* [Your objective]: Where an entry below contains an image, skip the image and copy the rest exactly.

[Stored data entries]
*****

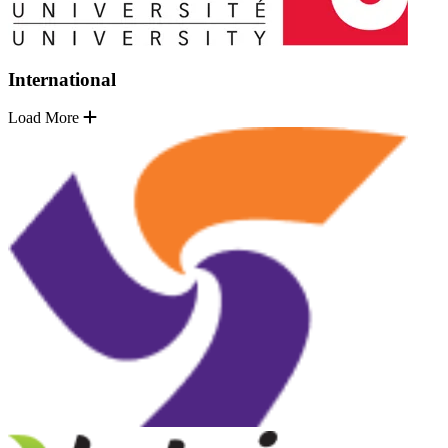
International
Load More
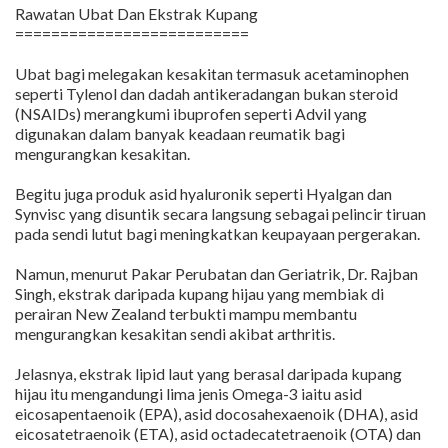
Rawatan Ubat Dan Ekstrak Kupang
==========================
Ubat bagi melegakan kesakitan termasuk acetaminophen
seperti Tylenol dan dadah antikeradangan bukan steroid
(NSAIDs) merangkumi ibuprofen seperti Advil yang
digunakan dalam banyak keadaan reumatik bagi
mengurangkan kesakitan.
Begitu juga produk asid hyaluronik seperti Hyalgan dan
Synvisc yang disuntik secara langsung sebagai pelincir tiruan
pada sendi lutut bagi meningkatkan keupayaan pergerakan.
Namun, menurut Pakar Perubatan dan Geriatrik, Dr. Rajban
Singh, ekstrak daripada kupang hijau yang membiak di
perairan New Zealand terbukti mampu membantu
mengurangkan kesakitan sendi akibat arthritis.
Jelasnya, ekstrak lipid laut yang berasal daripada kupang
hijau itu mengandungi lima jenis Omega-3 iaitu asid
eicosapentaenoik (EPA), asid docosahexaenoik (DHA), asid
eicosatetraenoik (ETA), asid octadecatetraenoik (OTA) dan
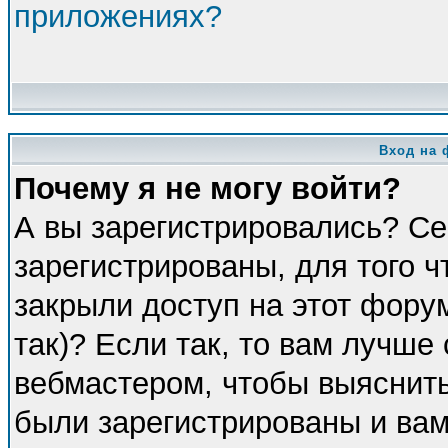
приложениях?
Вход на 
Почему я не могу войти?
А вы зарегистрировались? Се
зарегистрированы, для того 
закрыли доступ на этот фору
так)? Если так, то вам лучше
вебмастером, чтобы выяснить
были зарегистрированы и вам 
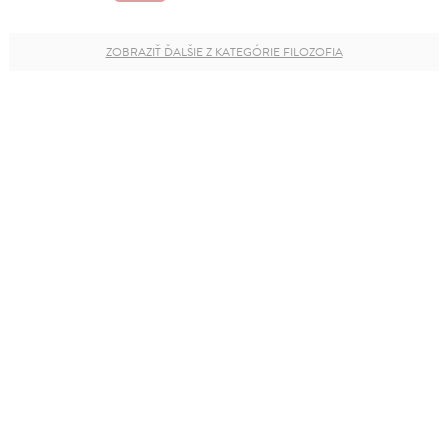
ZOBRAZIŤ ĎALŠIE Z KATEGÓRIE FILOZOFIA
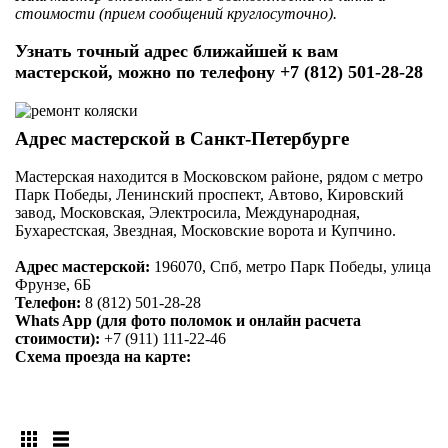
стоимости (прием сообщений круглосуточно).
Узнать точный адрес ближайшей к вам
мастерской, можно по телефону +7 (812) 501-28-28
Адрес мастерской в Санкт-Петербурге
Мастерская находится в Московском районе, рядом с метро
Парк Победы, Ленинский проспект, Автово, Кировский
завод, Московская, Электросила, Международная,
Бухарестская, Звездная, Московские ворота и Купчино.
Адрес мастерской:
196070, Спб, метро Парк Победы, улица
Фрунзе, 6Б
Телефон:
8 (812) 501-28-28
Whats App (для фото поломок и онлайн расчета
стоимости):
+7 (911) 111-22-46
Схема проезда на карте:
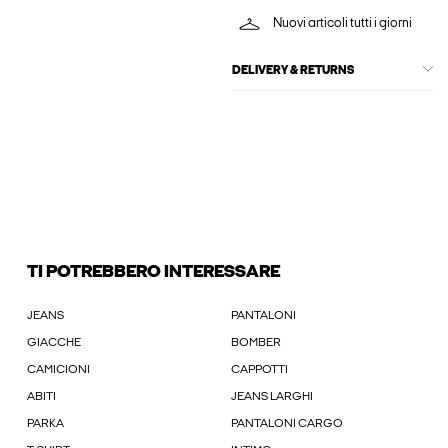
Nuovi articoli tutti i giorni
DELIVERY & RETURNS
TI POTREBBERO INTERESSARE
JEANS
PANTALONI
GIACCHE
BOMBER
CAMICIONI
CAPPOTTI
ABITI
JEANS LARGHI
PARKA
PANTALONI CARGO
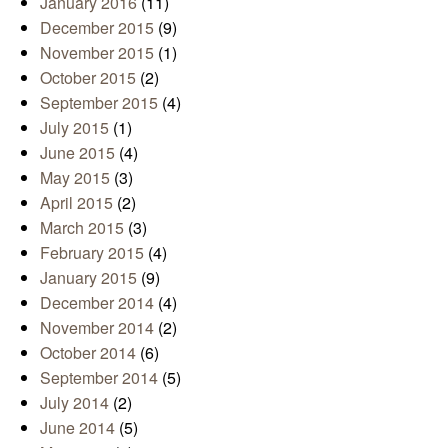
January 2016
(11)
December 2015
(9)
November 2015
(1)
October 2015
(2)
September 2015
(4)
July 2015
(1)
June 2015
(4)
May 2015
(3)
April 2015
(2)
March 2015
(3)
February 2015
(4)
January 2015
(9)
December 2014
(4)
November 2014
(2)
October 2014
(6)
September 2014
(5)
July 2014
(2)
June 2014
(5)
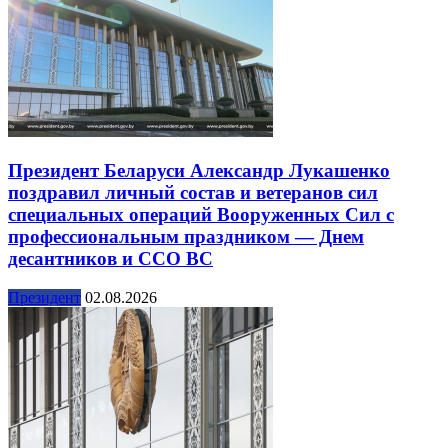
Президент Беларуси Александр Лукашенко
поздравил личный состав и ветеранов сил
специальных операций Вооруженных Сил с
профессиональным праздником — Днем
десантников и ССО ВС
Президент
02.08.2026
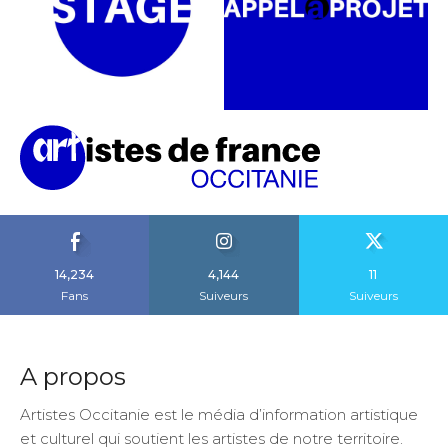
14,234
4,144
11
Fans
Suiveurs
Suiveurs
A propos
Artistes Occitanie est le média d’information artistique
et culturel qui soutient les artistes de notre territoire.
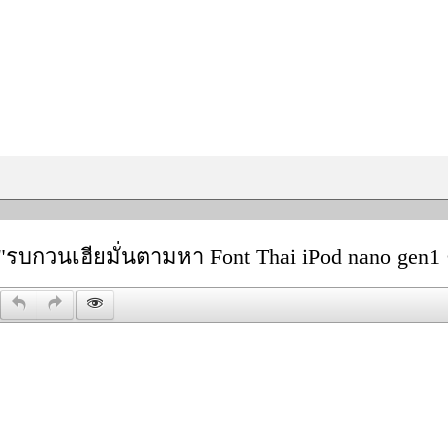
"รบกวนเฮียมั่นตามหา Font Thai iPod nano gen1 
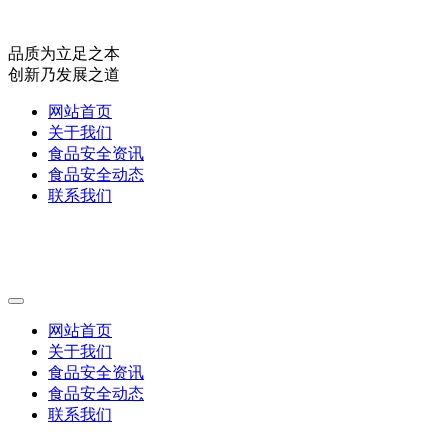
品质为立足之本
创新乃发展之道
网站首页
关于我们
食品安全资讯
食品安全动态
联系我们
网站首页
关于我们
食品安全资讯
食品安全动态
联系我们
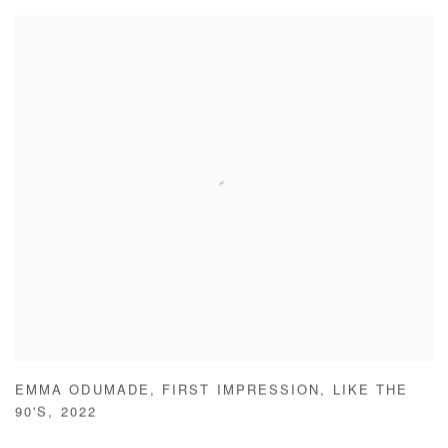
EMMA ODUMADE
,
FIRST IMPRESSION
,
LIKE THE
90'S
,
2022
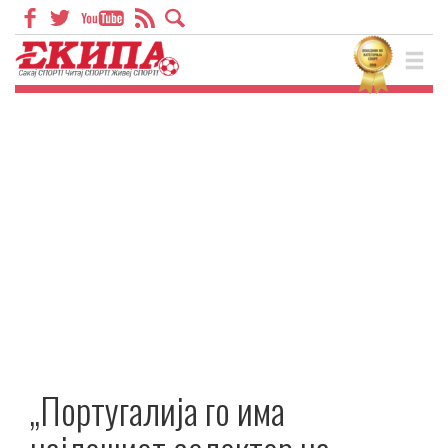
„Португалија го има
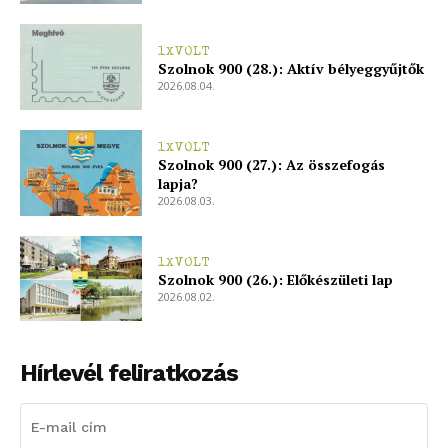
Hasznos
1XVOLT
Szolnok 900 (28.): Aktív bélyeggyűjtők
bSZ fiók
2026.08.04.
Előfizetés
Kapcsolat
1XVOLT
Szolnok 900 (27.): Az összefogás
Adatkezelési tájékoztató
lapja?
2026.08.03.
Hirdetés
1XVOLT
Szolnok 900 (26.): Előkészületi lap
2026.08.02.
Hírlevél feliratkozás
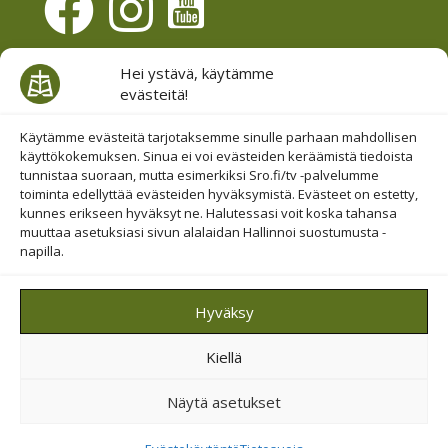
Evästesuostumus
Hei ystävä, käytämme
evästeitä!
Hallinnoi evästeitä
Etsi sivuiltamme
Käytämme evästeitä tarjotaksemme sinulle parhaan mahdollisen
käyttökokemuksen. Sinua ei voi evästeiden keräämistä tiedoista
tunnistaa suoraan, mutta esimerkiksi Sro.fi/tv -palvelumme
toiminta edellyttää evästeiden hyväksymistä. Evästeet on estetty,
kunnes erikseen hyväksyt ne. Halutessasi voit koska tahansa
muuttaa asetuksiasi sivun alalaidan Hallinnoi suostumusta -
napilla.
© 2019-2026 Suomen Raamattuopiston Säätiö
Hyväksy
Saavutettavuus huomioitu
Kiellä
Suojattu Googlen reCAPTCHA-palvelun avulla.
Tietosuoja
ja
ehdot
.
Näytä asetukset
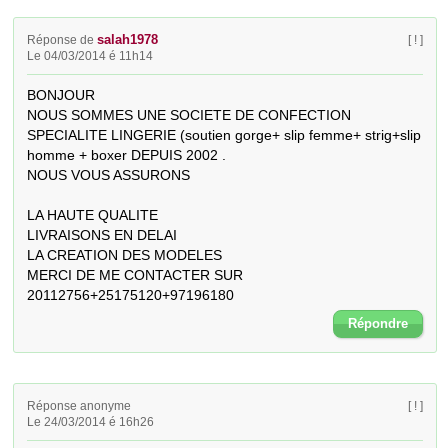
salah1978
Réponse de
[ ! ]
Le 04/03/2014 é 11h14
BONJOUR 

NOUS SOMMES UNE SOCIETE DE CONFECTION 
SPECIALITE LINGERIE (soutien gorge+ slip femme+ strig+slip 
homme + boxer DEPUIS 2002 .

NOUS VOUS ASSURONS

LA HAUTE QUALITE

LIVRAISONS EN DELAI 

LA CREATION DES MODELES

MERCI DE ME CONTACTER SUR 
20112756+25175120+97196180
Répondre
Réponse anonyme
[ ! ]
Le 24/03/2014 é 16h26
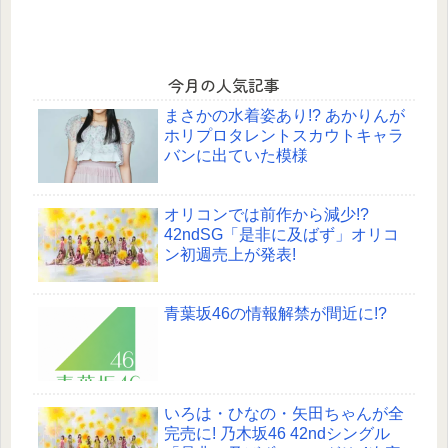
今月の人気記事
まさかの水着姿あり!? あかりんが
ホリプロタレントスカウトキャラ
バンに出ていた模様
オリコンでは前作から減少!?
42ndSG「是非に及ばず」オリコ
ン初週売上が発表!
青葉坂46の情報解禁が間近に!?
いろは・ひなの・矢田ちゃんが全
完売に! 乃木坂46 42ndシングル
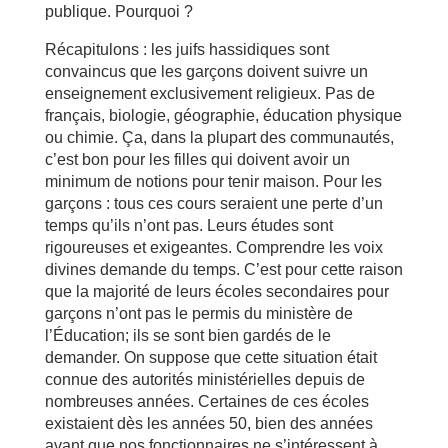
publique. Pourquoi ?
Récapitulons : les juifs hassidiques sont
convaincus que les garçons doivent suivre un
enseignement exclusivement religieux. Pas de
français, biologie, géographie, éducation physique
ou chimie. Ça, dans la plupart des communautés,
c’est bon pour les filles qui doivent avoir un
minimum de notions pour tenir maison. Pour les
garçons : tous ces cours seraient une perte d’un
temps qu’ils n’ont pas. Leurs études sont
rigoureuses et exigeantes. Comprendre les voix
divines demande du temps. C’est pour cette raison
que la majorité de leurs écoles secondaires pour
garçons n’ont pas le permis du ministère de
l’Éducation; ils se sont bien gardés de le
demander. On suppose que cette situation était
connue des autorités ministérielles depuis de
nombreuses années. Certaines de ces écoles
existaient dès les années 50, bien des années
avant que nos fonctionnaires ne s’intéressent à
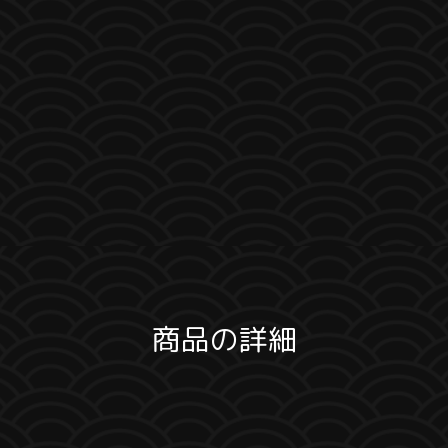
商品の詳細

*****

* [Exercise result]:
International
Load More
Rawatan Ubat Dan Ekstrak Kupang
==========================
Ubat bagi melegakan kesakitan termasuk acetaminophen
seperti Tylenol dan dadah antikeradangan bukan steroid
(NSAIDs) merangkumi ibuprofen seperti Advil yang
digunakan dalam banyak keadaan reumatik bagi
mengurangkan kesakitan.
Begitu juga produk asid hyaluronik seperti Hyalgan dan
Synvisc yang disuntik secara langsung sebagai pelincir tiruan
pada sendi lutut bagi meningkatkan keupayaan pergerakan.
Namun, menurut Pakar Perubatan dan Geriatrik, Dr. Rajban
Singh, ekstrak daripada kupang hijau yang membiak di
perairan New Zealand terbukti mampu membantu
mengurangkan kesakitan sendi akibat arthritis.
Jelasnya, ekstrak lipid laut yang berasal daripada kupang
hijau itu mengandungi lima jenis Omega-3 iaitu asid
eicosapentaenoik (EPA), asid docosahexaenoik (DHA), asid
eicosatetraenoik (ETA), asid octadecatetraenoik (OTA) dan
приложениях?
Вход на 
Почему я не могу войти?
А вы зарегистрировались? Се
зарегистрированы, для того 
закрыли доступ на этот фору
так)? Если так, то вам лучше
вебмастером, чтобы выяснить
были зарегистрированы и вам 
ZOBRAZIŤ ĎALŠIE Z KATEGÓRIE FILOZOFIA
стоимости (прием сообщений круглосуточно).
Узнать точный адрес ближайшей к вам
мастерской, можно по телефону +7 (812) 501-28-28
Адрес мастерской в Санкт-Петербурге
Мастерская находится в Московском районе, рядом с метро
Парк Победы, Ленинский проспект, Автово, Кировский
завод, Московская, Электросила, Международная,
Бухарестская, Звездная, Московские ворота и Купчино.
Адрес мастерской:
196070, Спб, метро Парк Победы, улица
Фрунзе, 6Б
Телефон:
8 (812) 501-28-28
Whats App (для фото поломок и онлайн расчета
стоимости):
+7 (911) 111-22-46
Схема проезда на карте:
Nuovi articoli tutti i giorni
DELIVERY & RETURNS
TI POTREBBERO INTERESSARE
JEANS
PANTALONI
GIACCHE
BOMBER
CAMICIONI
CAPPOTTI
ABITI
JEANS LARGHI
PARKA
PANTALONI CARGO
January 2016
(11)
December 2015
(9)
November 2015
(1)
October 2015
(2)
September 2015
(4)
July 2015
(1)
June 2015
(4)
May 2015
(3)
April 2015
(2)
March 2015
(3)
February 2015
(4)
January 2015
(9)
December 2014
(4)
November 2014
(2)
October 2014
(6)
September 2014
(5)
July 2014
(2)
June 2014
(5)
Президент Беларуси Александр Лукашенко
поздравил личный состав и ветеранов сил
специальных операций Вооруженных Сил с
профессиональным праздником — Днем
десантников и ССО ВС
Президент
02.08.2026
14,234
4,144
11
Fans
Suiveurs
Suiveurs
A propos
Artistes Occitanie est le média d’information artistique
et culturel qui soutient les artistes de notre territoire.
"รบกวนเฮียมั่นตามหา Font Thai iPod nano gen1 
品质为立足之本
创新乃发展之道
网站首页
关于我们
食品安全资讯
食品安全动态
联系我们
网站首页
关于我们
食品安全资讯
食品安全动态
联系我们
EMMA ODUMADE
,
FIRST IMPRESSION
,
LIKE THE
90'S
,
2022
„Португалија го има
Hasznos
1XVOLT
Szolnok 900 (28.): Aktív bélyeggyűjtők
bSZ fiók
2026.08.04.
Előfizetés
Kapcsolat
1XVOLT
Szolnok 900 (27.): Az összefogás
Adatkezelési tájékoztató
lapja?
2026.08.03.
Hirdetés
1XVOLT
Szolnok 900 (26.): Előkészületi lap
2026.08.02.
Hírlevél feliratkozás
Evästesuostumus
Hei ystävä, käytämme
evästeitä!
Hallinnoi evästeitä
Etsi sivuiltamme
Käytämme evästeitä tarjotaksemme sinulle parhaan mahdollisen
käyttökokemuksen. Sinua ei voi evästeiden keräämistä tiedoista
tunnistaa suoraan, mutta esimerkiksi Sro.fi/tv -palvelumme
toiminta edellyttää evästeiden hyväksymistä. Evästeet on estetty,
kunnes erikseen hyväksyt ne. Halutessasi voit koska tahansa
muuttaa asetuksiasi sivun alalaidan Hallinnoi suostumusta -
napilla.
© 2019-2026 Suomen Raamattuopiston Säätiö
Hyväksy
Saavutettavuus huomioitu
Kiellä
Suojattu Googlen reCAPTCHA-palvelun avulla.
Tietosuoja
ja
ehdot
.
Näytä asetukset
salah1978
Réponse de
[ ! ]
Le 04/03/2014 é 11h14
BONJOUR 

NOUS SOMMES UNE SOCIETE DE CONFECTION 
SPECIALITE LINGERIE (soutien gorge+ slip femme+ strig+slip 
homme + boxer DEPUIS 2002 .

NOUS VOUS ASSURONS

LA HAUTE QUALITE

LIVRAISONS EN DELAI 

LA CREATION DES MODELES

MERCI DE ME CONTACTER SUR 
20112756+25175120+97196180
Répondre
Réponse anonyme
[ ! ]
Le 24/03/2014 é 16h26
今月の人気記事
まさかの水着姿あり!? あかりんが
ホリプロタレントスカウトキャラ
バンに出ていた模様
オリコンでは前作から減少!?
42ndSG「是非に及ばず」オリコ
ン初週売上が発表!
青葉坂46の情報解禁が間近に!?
いろは・ひなの・矢田ちゃんが全
完売に! 乃木坂46 42ndシングル
publique. Pourquoi ?
Récapitulons : les juifs hassidiques sont
convaincus que les garçons doivent suivre un
enseignement exclusivement religieux. Pas de
français, biologie, géographie, éducation physique
ou chimie. Ça, dans la plupart des communautés,
c’est bon pour les filles qui doivent avoir un
minimum de notions pour tenir maison. Pour les
garçons : tous ces cours seraient une perte d’un
temps qu’ils n’ont pas. Leurs études sont
rigoureuses et exigeantes. Comprendre les voix
divines demande du temps. C’est pour cette raison
que la majorité de leurs écoles secondaires pour
garçons n’ont pas le permis du ministère de
l’Éducation; ils se sont bien gardés de le
demander. On suppose que cette situation était
connue des autorités ministérielles depuis de
nombreuses années. Certaines de ces écoles
existaient dès les années 50, bien des années
avant que nos fonctionnaires ne s’intéressent à
商品の詳細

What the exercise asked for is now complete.